ProxySQL vs MaxScale: Persistent Connection, response time, and bugs

A few days ago I came across the announcement that MaxScale 1.3 finally supports Persistent Connections.

ProxySQL has supported Persistent Connection since it was a prototype (sometime back in 2013). I am therefore very happy that the MaxScale Team finally introduced a long awaited feature.

However, MaxScale’s implementation has a serious drawback and I consider it a serious bug (more details towards the end of the article). A bug so serious that it shouldn’t reach any GA release.

I like running benchmarks, and given the new feature in MaxScale, I thought it a good time to compare ProxySQL vs MaxScale again. It’s been around 6 months since the previous benchmark.

ProxySQL vs MaxScale

Benchmark setup

The benchmark setup is very simple:

a physical server (20 CPU cores) running sysbench, proxysql and maxscale
a physical server (20 CPU cores) running 3 mysqld instances (1 master and 2 slaves) launched using MySQL Sandbox

Software version used:

MySQL 5.6.28
SysBench 0.4.12
ProxySQL v1.1.0 stable
MaxScale 1.3.0-beta

Configuration files can be found at the follow URLs:

ProxySQL configuration was completed running these commands through the admin interface:

INSERT INTO mysql_query_rules (rule_id, active, match_pattern, destination_hostgroup, apply)
VALUES(1,1,'^SELECT.*FOR UPDATE, 1, 1);
INSERT INTO mysql_query_rules (rule_id, active, match_pattern, destination_hostgroup, apply) VALUES(2,1,'^SELECT', 2, 1);
LOAD MYSQL QUERY RULES TO RUNTIME;
SAVE MYSQL QUERY RULES TO DISK;

Preliminary benchmarks confirm the conclusion of my previous blog post: MaxScale is very CPU intensive. Therefore, to perform a fair comparison between the two proxies, I ran both of them with only 1 worker thread.

Benchmarks were executed by running sysbench against the local proxy (either ProxySQL or MaxScale), using this command:

sysbench --max-requests=0 --test=oltp --mysql-user=rcannao --mysql-password=rcannao \
--mysql-db=test --oltp-table-size=1000000 --oltp-read-only=on --oltp-point-selects=1 \
--oltp-simple-ranges=0 --oltp-sum-ranges=0 --oltp-order-ranges=0 --oltp-distinct-ranges=0 \
--oltp-skip-trx=off --db-ps-mode=disable --max-time=60 \
--oltp-reconnect-mode=transaction --mysql-host=10.1.1.164 \
--num-threads=$thr  --mysql-port=$port run

What is important to note is that the workload is read-only: it performs only point selects, and it will reconnect at the end of each transaction.
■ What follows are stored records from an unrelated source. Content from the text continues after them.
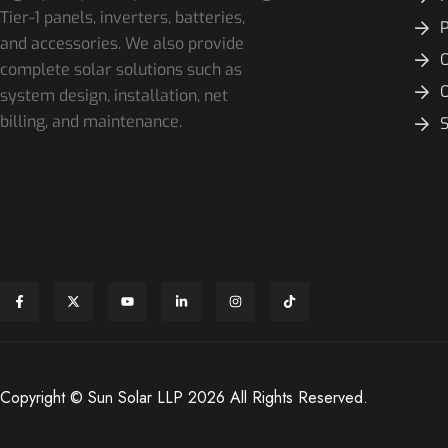
Tier-1 panels, inverters, batteries,
and accessories. We also provide
O
complete solar solutions such as
system design, installation, net
billing, and maintenance.
S
Copyright © Sun Solar LLP 2026 All Rights Reserved.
This is a workload meant to check the performance benefit of Persistent Connection.

The benchmark will compare:

ProxySQL configured with read/write split (RW)
MaxScale with readwritesplit module (RW)
MaxScale with readconnroute module (RR)
MaxScale with readwritesplit module and persistent connection (RW-PC)
MaxScale with readconnroute module and persistent connection (RR-PC)

Benchmark results

The benchmark result on throughput:

This gives us a lot of information, but some unanswered questions as well.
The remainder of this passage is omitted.